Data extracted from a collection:

<<<<

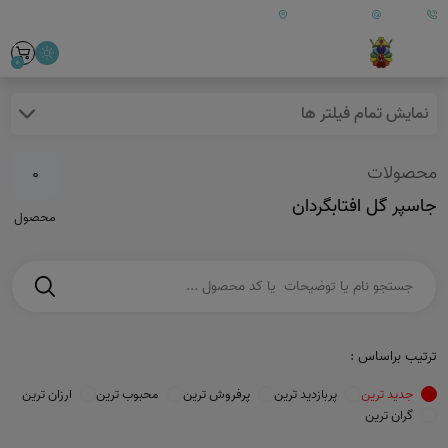
09179890157
info@goharanshop.com
ایران - فارس - کازرون
0
نمایش تمام فیلتر ها
محصولات
0
جاسپر گل افتابگردان
محصول
ترتیب براساس :
جدید ترین
پربازدید ترین
پرفروش ترین
محبوب ترین
ارزان ترین
گران ترین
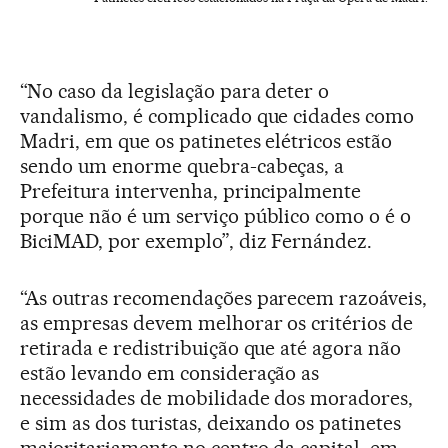
“No caso da legislação para deter o
vandalismo, é complicado que cidades como
Madri, em que os patinetes elétricos estão
sendo um enorme quebra-cabeças, a
Prefeitura intervenha, principalmente
porque não é um serviço público como o é o
BiciMAD, por exemplo”, diz Fernández.
“As outras recomendações parecem razoáveis,
as empresas devem melhorar os critérios de
retirada e redistribuição que até agora não
estão levando em consideração as
necessidades de mobilidade dos moradores,
e sim as dos turistas, deixando os patinetes
majoritariamente no centro da capital, em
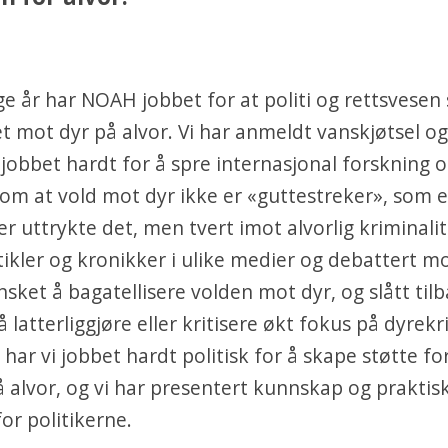
 år har NOAH jobbet for at politi og rettsvesen 
et mot dyr på alvor. Vi har anmeldt vanskjøtsel o
r jobbet hardt for å spre internasjonal forskning 
m at vold mot dyr ikke er «guttestreker», som 
er uttrykte det, men tvert imot alvorlig kriminalit
tikler og kronikker i ulike medier og debattert m
sket å bagatellisere volden mot dyr, og slått til
 latterliggjøre eller kritisere økt fokus på dyrekr
 har vi jobbet hardt politisk for å skape støtte for
 alvor, og vi har presentert kunnskap og praktis
for politikerne.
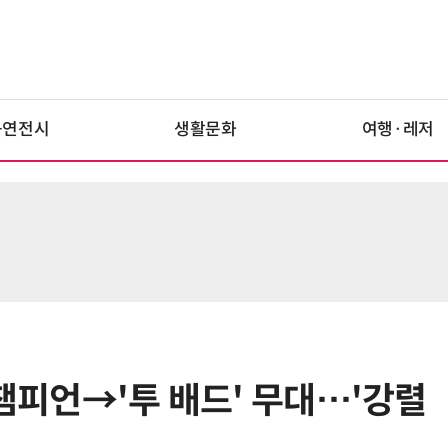
공연전시
생활문화
여행·레저
 챔피언→'투 배드' 무대…'강렬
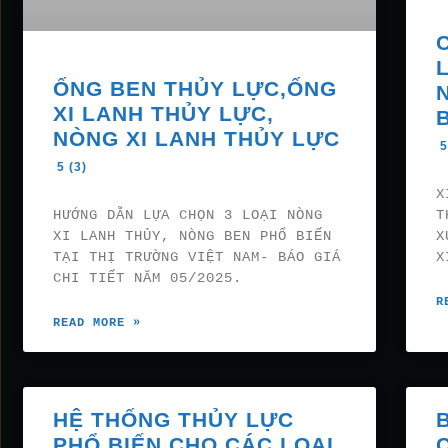
ỐNG BEN THỦY LỰC,ỐNG
XI LANH THỦY LỰC,
NÒNG XI LANH THỦY LỰC
5
5 (3)
X
HƯỚNG DẪN LỰA CHỌN 3 LOẠI NÒNG
T
XI LANH THỦY, NÒNG BEN PHỔ BIẾN
X
TẠI THỊ TRƯỜNG VIỆT NAM- BÁO GIÁ
X
CHI TIẾT NĂM 05/2025.
R
READ MORE »
HỆ THỐNG THỦY LỰC
PHỔ BIẾN CHO CÁC LOẠI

>>>>

§ **Task requirements**: Return all records exactly as they stand above, except for pictures.

§ **Task response**:
09179890157
info@goharanshop.com
ایران - فارس - کازرون
0
نمایش تمام فیلتر ها
محصولات
0
جاسپر گل افتابگردان
محصول
ترتیب براساس :
جدید ترین
پربازدید ترین
پرفروش ترین
محبوب ترین
ارزان ترین
گران ترین
“No caso da legislação para deter o
vandalismo, é complicado que cidades como
Madri, em que os patinetes elétricos estão
sendo um enorme quebra-cabeças, a
Prefeitura intervenha, principalmente
porque não é um serviço público como o é o
BiciMAD, por exemplo”, diz Fernández.
“As outras recomendações parecem razoáveis,
as empresas devem melhorar os critérios de
retirada e redistribuição que até agora não
estão levando em consideração as
necessidades de mobilidade dos moradores,
e sim as dos turistas, deixando os patinetes
majoritariamente no centro da capital, em
 år har NOAH jobbet for at politi og rettsvesen 
et mot dyr på alvor. Vi har anmeldt vanskjøtsel o
r jobbet hardt for å spre internasjonal forskning 
m at vold mot dyr ikke er «guttestreker», som 
er uttrykte det, men tvert imot alvorlig kriminalit
tikler og kronikker i ulike medier og debattert m
sket å bagatellisere volden mot dyr, og slått til
 latterliggjøre eller kritisere økt fokus på dyrekr
 har vi jobbet hardt politisk for å skape støtte for
 alvor, og vi har presentert kunnskap og praktis
for politikerne.
공연전시
생활문화
여행·레저
 챔피언→'투 배드' 무대…'강렬
ỐNG BEN THỦY LỰC,ỐNG
XI LANH THỦY LỰC,
NÒNG XI LANH THỦY LỰC
5
5 (3)
X
HƯỚNG DẪN LỰA CHỌN 3 LOẠI NÒNG
T
XI LANH THỦY, NÒNG BEN PHỔ BIẾN
X
TẠI THỊ TRƯỜNG VIỆT NAM- BÁO GIÁ
X
CHI TIẾT NĂM 05/2025.
R
READ MORE »
HỆ THỐNG THỦY LỰC
PHỔ BIẾN CHO CÁC LOẠI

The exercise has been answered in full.